A proximidade da cidade e a crescente oferta de trabalho incentivaram a especialização de mão de obra voltada para serviços profissionais como carpinteiros, ferreiros, alfaiates, barbeiros, pedreiros etc. [...]. Produtos artesanais confeccionados somente para o consumo interno da colônia também passaram a ser comercializados na cidade. A produção de vinho nos porões das casas dos colonos e a de utensílios de vime destinados ao consumo doméstico transformou-se em atividade rentável. Gradativamente a produção tornou-se cada vez mais especializada, propiciando o surgimento de pequenas indústrias de vinho e de vime.
Também a comida da mesa dos imigrantes passou a fazer parte do cardápio dos pequenos restaurantes, surgidos a partir da década de 1940, em função do movimento de caminhoneiros que transportavam suas mercadorias pela Estrada do Cerne e, portanto, do centro da colônia.

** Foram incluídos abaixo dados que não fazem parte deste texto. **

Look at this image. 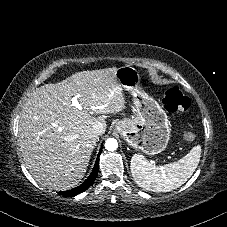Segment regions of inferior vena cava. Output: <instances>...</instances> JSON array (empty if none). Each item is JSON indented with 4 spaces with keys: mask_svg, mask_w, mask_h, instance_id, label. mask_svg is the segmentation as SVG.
<instances>
[{
    "mask_svg": "<svg viewBox=\"0 0 227 227\" xmlns=\"http://www.w3.org/2000/svg\"><path fill=\"white\" fill-rule=\"evenodd\" d=\"M92 131L97 135L103 134L105 132V125L101 122H97L93 125Z\"/></svg>",
    "mask_w": 227,
    "mask_h": 227,
    "instance_id": "1",
    "label": "inferior vena cava"
}]
</instances>
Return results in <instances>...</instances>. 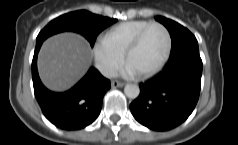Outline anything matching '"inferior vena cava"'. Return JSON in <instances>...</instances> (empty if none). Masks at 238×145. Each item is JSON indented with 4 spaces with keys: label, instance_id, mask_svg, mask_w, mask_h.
Returning a JSON list of instances; mask_svg holds the SVG:
<instances>
[{
    "label": "inferior vena cava",
    "instance_id": "inferior-vena-cava-1",
    "mask_svg": "<svg viewBox=\"0 0 238 145\" xmlns=\"http://www.w3.org/2000/svg\"><path fill=\"white\" fill-rule=\"evenodd\" d=\"M99 71L101 74L107 78H112L117 76V72L114 68L109 67V66H101L99 68Z\"/></svg>",
    "mask_w": 238,
    "mask_h": 145
}]
</instances>
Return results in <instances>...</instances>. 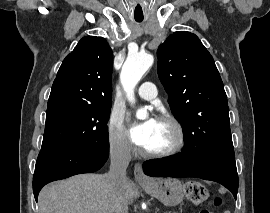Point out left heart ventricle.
Returning a JSON list of instances; mask_svg holds the SVG:
<instances>
[{
    "instance_id": "left-heart-ventricle-1",
    "label": "left heart ventricle",
    "mask_w": 270,
    "mask_h": 213,
    "mask_svg": "<svg viewBox=\"0 0 270 213\" xmlns=\"http://www.w3.org/2000/svg\"><path fill=\"white\" fill-rule=\"evenodd\" d=\"M176 140L174 128L167 122L156 121L149 141L144 147L147 151H160L170 147Z\"/></svg>"
}]
</instances>
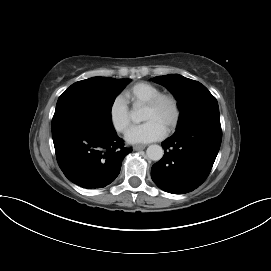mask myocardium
I'll list each match as a JSON object with an SVG mask.
<instances>
[{
    "label": "myocardium",
    "instance_id": "1",
    "mask_svg": "<svg viewBox=\"0 0 271 271\" xmlns=\"http://www.w3.org/2000/svg\"><path fill=\"white\" fill-rule=\"evenodd\" d=\"M163 101L170 102L173 108V118L166 129L167 133H170L176 129L181 117V108L177 97L171 93H159L150 100H148L144 104V107L154 109Z\"/></svg>",
    "mask_w": 271,
    "mask_h": 271
}]
</instances>
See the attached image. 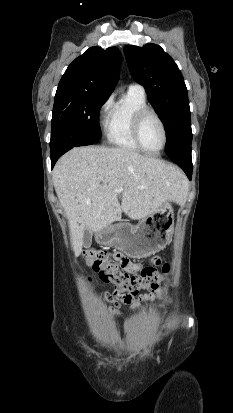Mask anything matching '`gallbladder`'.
I'll use <instances>...</instances> for the list:
<instances>
[{"label":"gallbladder","instance_id":"bac80fb5","mask_svg":"<svg viewBox=\"0 0 233 413\" xmlns=\"http://www.w3.org/2000/svg\"><path fill=\"white\" fill-rule=\"evenodd\" d=\"M92 243V234L89 230H85L83 234V246L89 248Z\"/></svg>","mask_w":233,"mask_h":413}]
</instances>
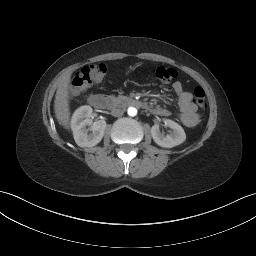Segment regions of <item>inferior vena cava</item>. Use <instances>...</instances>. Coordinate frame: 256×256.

Dessa forma, paralelamente à atividade camponesa tradicional, novas atividades se implantaram na colônia e, ao lado dos “colonos” agricultores, novas categorias sociais começaram a surgir: trabalhadores assalariados, profissionais especializados prestadores de serviços, além de uma elite comercial emergente voltada para as indústrias artesanais. As carroças que levavam as italianas à cidade, para vender os produtos da colônia, foram, aos poucos, se tornando apenas lembranças. Santa Felicidade não precisava mais “ir a Curitiba”. Os curitibanos agora vinham até ela comprar o vinho e o vime, comercializados nas adegas, nas fábricas e lojas de artesanato. E, principalmente, acorrem aos restaurantes de “mesa farta e comida boa”. [...]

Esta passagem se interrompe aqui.